● What the task requires
Please transcribe the entries exactly and omit the images they contain.

++++

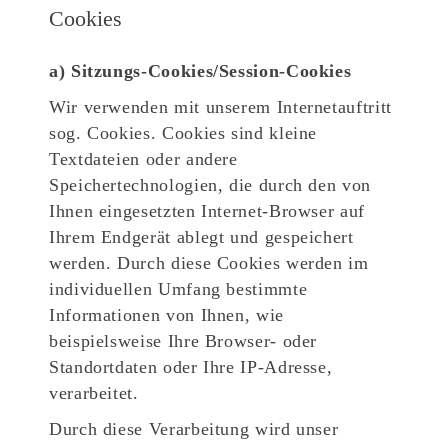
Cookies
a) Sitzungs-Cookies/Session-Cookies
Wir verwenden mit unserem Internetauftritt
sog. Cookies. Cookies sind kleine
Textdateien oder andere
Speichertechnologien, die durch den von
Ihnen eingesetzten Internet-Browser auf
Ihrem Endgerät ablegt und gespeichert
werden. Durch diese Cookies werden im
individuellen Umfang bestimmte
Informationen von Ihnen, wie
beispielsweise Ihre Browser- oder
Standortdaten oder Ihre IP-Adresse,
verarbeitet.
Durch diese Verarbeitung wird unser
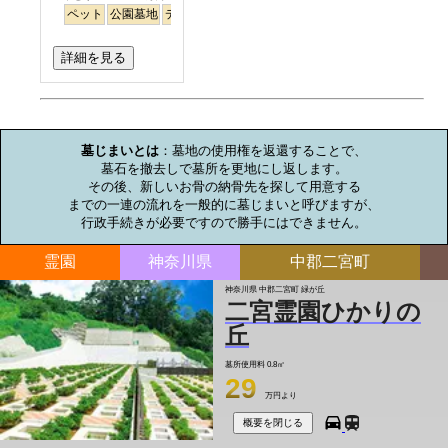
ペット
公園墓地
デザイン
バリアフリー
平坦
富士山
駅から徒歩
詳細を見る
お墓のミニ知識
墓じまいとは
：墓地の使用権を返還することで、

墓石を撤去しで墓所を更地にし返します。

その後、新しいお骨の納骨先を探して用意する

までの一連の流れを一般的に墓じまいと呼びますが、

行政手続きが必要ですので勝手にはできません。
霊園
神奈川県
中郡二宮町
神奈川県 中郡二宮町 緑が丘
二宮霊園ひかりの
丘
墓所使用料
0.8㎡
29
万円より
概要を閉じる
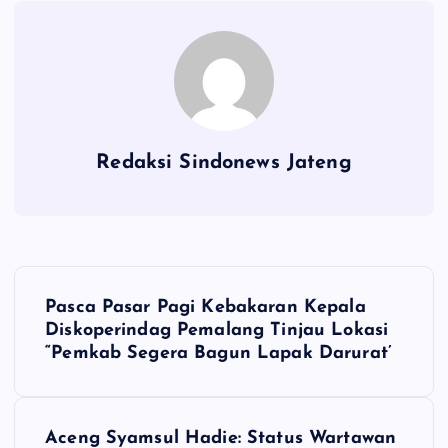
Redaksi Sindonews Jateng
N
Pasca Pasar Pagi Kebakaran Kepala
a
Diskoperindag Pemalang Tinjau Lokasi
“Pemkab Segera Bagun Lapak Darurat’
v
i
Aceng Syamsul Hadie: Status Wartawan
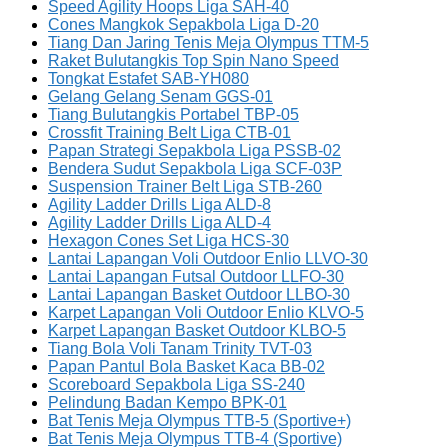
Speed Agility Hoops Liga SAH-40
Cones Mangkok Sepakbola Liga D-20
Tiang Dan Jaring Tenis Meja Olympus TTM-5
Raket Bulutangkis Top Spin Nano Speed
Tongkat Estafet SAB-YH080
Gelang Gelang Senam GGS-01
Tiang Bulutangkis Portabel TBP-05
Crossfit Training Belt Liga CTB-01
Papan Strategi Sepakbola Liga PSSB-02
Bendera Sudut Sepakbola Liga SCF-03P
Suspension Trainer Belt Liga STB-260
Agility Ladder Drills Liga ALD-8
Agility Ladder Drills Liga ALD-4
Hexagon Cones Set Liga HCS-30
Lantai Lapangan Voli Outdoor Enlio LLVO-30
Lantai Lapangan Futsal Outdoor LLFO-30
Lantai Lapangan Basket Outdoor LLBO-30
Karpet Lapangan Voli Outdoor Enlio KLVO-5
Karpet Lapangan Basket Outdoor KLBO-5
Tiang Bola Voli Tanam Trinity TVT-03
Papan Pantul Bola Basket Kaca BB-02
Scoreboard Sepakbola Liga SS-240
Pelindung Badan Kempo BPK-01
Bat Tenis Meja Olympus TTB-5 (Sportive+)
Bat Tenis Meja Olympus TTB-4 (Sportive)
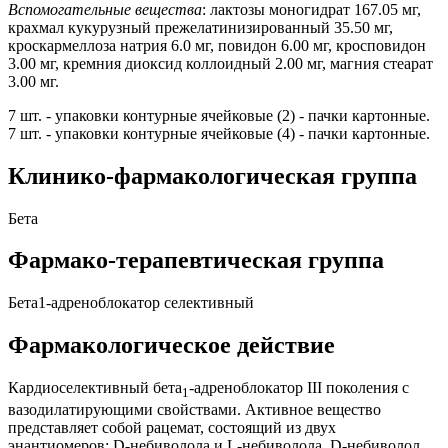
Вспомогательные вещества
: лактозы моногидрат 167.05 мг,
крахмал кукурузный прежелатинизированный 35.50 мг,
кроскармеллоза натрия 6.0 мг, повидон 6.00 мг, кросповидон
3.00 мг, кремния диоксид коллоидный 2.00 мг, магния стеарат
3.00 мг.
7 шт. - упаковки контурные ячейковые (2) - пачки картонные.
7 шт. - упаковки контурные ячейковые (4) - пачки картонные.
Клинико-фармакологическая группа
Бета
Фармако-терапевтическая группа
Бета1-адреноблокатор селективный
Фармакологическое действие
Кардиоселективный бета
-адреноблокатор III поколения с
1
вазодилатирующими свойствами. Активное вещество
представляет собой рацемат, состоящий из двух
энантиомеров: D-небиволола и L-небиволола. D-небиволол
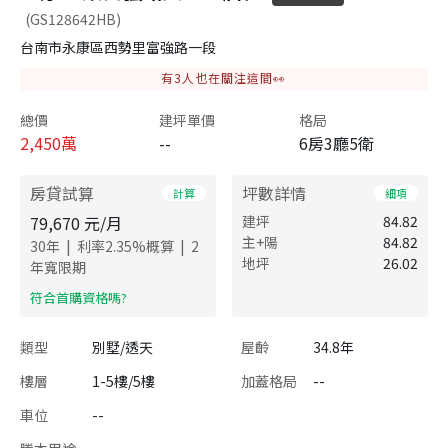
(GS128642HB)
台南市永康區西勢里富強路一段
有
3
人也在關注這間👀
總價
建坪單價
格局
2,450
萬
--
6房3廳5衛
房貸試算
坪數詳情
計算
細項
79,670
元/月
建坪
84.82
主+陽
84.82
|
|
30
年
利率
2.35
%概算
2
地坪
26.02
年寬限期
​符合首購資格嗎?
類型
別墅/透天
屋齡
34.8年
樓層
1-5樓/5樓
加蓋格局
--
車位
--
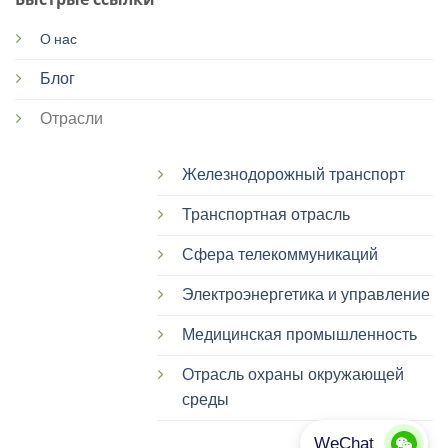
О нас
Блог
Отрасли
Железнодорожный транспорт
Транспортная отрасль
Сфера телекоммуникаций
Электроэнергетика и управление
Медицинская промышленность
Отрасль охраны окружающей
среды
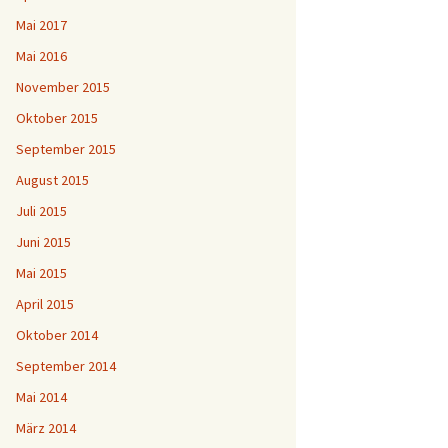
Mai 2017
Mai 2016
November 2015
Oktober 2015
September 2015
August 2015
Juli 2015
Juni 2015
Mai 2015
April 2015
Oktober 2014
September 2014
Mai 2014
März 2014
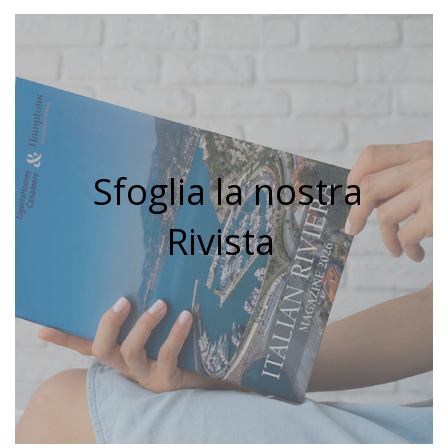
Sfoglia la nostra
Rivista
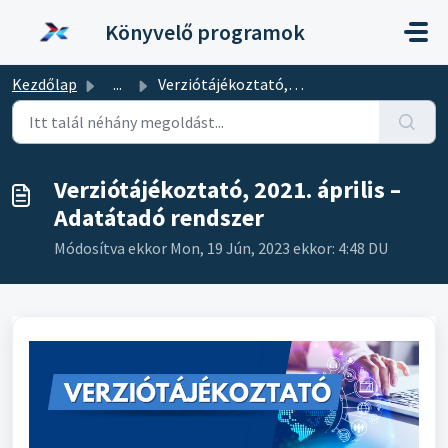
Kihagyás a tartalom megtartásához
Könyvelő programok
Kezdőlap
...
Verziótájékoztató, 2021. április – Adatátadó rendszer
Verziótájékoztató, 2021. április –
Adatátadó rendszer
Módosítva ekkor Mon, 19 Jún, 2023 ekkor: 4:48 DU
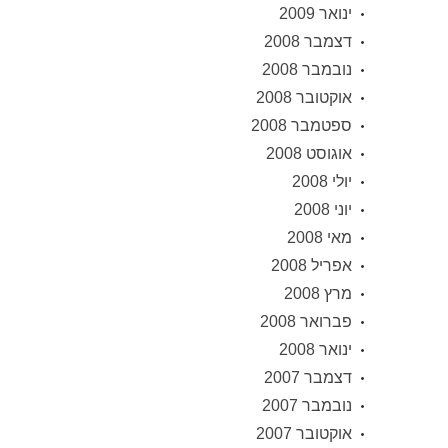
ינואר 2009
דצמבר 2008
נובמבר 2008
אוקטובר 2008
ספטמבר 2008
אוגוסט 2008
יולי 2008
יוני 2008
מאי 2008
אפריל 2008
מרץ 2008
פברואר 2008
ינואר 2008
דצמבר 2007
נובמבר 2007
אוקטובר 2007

++++

● Written response
Cookies
a) Sitzungs-Cookies/Session-Cookies
Wir verwenden mit unserem Internetauftritt
sog. Cookies. Cookies sind kleine
Textdateien oder andere
Speichertechnologien, die durch den von
Ihnen eingesetzten Internet-Browser auf
Ihrem Endgerät ablegt und gespeichert
werden. Durch diese Cookies werden im
individuellen Umfang bestimmte
Informationen von Ihnen, wie
beispielsweise Ihre Browser- oder
Standortdaten oder Ihre IP-Adresse,
verarbeitet.
Durch diese Verarbeitung wird unser
ペット
公園墓地
デザイン
バリアフリー
平坦
富士山
駅から徒歩
詳細を見る
お墓のミニ知識
墓じまいとは
：墓地の使用権を返還することで、

墓石を撤去しで墓所を更地にし返します。

その後、新しいお骨の納骨先を探して用意する

までの一連の流れを一般的に墓じまいと呼びますが、

行政手続きが必要ですので勝手にはできません。
霊園
神奈川県
中郡二宮町
神奈川県 中郡二宮町 緑が丘
二宮霊園ひかりの
丘
墓所使用料
0.8㎡
29
万円より
概要を閉じる
Redaksi Sindonews Jateng
N
Pasca Pasar Pagi Kebakaran Kepala
a
Diskoperindag Pemalang Tinjau Lokasi
“Pemkab Segera Bagun Lapak Darurat’
v
i
Aceng Syamsul Hadie: Status Wartawan
Speed Agility Hoops Liga SAH-40
Cones Mangkok Sepakbola Liga D-20
Tiang Dan Jaring Tenis Meja Olympus TTM-5
Raket Bulutangkis Top Spin Nano Speed
Tongkat Estafet SAB-YH080
Gelang Gelang Senam GGS-01
Tiang Bulutangkis Portabel TBP-05
Crossfit Training Belt Liga CTB-01
Papan Strategi Sepakbola Liga PSSB-02
Bendera Sudut Sepakbola Liga SCF-03P
Suspension Trainer Belt Liga STB-260
Agility Ladder Drills Liga ALD-8
Agility Ladder Drills Liga ALD-4
Hexagon Cones Set Liga HCS-30
Lantai Lapangan Voli Outdoor Enlio LLVO-30
Lantai Lapangan Futsal Outdoor LLFO-30
Lantai Lapangan Basket Outdoor LLBO-30
Karpet Lapangan Voli Outdoor Enlio KLVO-5
Karpet Lapangan Basket Outdoor KLBO-5
Tiang Bola Voli Tanam Trinity TVT-03
Papan Pantul Bola Basket Kaca BB-02
Scoreboard Sepakbola Liga SS-240
Pelindung Badan Kempo BPK-01
Bat Tenis Meja Olympus TTB-5 (Sportive+)
Bat Tenis Meja Olympus TTB-4 (Sportive)
Вспомогательные вещества
: лактозы моногидрат 167.05 мг,
крахмал кукурузный прежелатинизированный 35.50 мг,
кроскармеллоза натрия 6.0 мг, повидон 6.00 мг, кросповидон
3.00 мг, кремния диоксид коллоидный 2.00 мг, магния стеарат
3.00 мг.
7 шт. - упаковки контурные ячейковые (2) - пачки картонные.
7 шт. - упаковки контурные ячейковые (4) - пачки картонные.
Клинико-фармакологическая группа
Бета
Фармако-терапевтическая группа
Бета1-адреноблокатор селективный
Фармакологическое действие
Кардиоселективный бета
-адреноблокатор III поколения с
1
вазодилатирующими свойствами. Активное вещество
представляет собой рацемат, состоящий из двух
энантиомеров: D-небиволола и L-небиволола. D-небиволол
(GS128642HB)
台南市永康區西勢里富強路一段
有
3
人也在關注這間👀
總價
建坪單價
格局
2,450
萬
--
6房3廳5衛
房貸試算
坪數詳情
計算
細項
79,670
元/月
建坪
84.82
主+陽
84.82
|
|
30
年
利率
2.35
%概算
2
地坪
26.02
年寬限期
​符合首購資格嗎?
類型
別墅/透天
屋齡
34.8年
樓層
1-5樓/5樓
加蓋格局
--
車位
--
О нас
Блог
Отрасли
Железнодорожный транспорт
Транспортная отрасль
Сфера телекоммуникаций
Электроэнергетика и управление
Медицинская промышленность
Отрасль охраны окружающей
среды
Mai 2017
Mai 2016
November 2015
Oktober 2015
September 2015
August 2015
Juli 2015
Juni 2015
Mai 2015
April 2015
Oktober 2014
September 2014
Mai 2014
März 2014
Sfoglia la nostra
Rivista
Kihagyás a tartalom megtartásához
Könyvelő programok
Kezdőlap
...
Verziótájékoztató, 2021. április – Adatátadó rendszer
Verziótájékoztató, 2021. április –
Adatátadó rendszer
Módosítva ekkor Mon, 19 Jún, 2023 ekkor: 4:48 DU
ינואר 2009
דצמבר 2008
נובמבר 2008
אוקטובר 2008
ספטמבר 2008
אוגוסט 2008
יולי 2008
יוני 2008
מאי 2008
אפריל 2008
מרץ 2008
פברואר 2008
ינואר 2008
דצמבר 2007
נובמבר 2007
אוקטובר 2007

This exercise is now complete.